Stored entries:

=-=-=

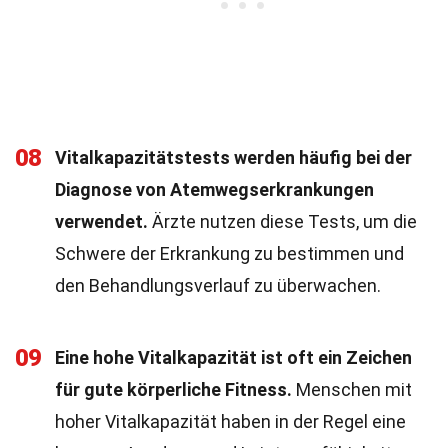
08
Vitalkapazitätstests werden häufig bei der
Diagnose von Atemwegserkrankungen
verwendet.
Ärzte nutzen diese Tests, um die
Schwere der Erkrankung zu bestimmen und
den Behandlungsverlauf zu überwachen.
09
Eine hohe Vitalkapazität ist oft ein Zeichen
für gute körperliche Fitness.
Menschen mit
hoher Vitalkapazität haben in der Regel eine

=-=-=

TASK: Copy out the lines above in full and unaltered, apart from the pictures.

ANSWER TO THIS TASK:
08
Vitalkapazitätstests werden häufig bei der
Diagnose von Atemwegserkrankungen
verwendet.
Ärzte nutzen diese Tests, um die
Schwere der Erkrankung zu bestimmen und
den Behandlungsverlauf zu überwachen.
09
Eine hohe Vitalkapazität ist oft ein Zeichen
für gute körperliche Fitness.
Menschen mit
hoher Vitalkapazität haben in der Regel eine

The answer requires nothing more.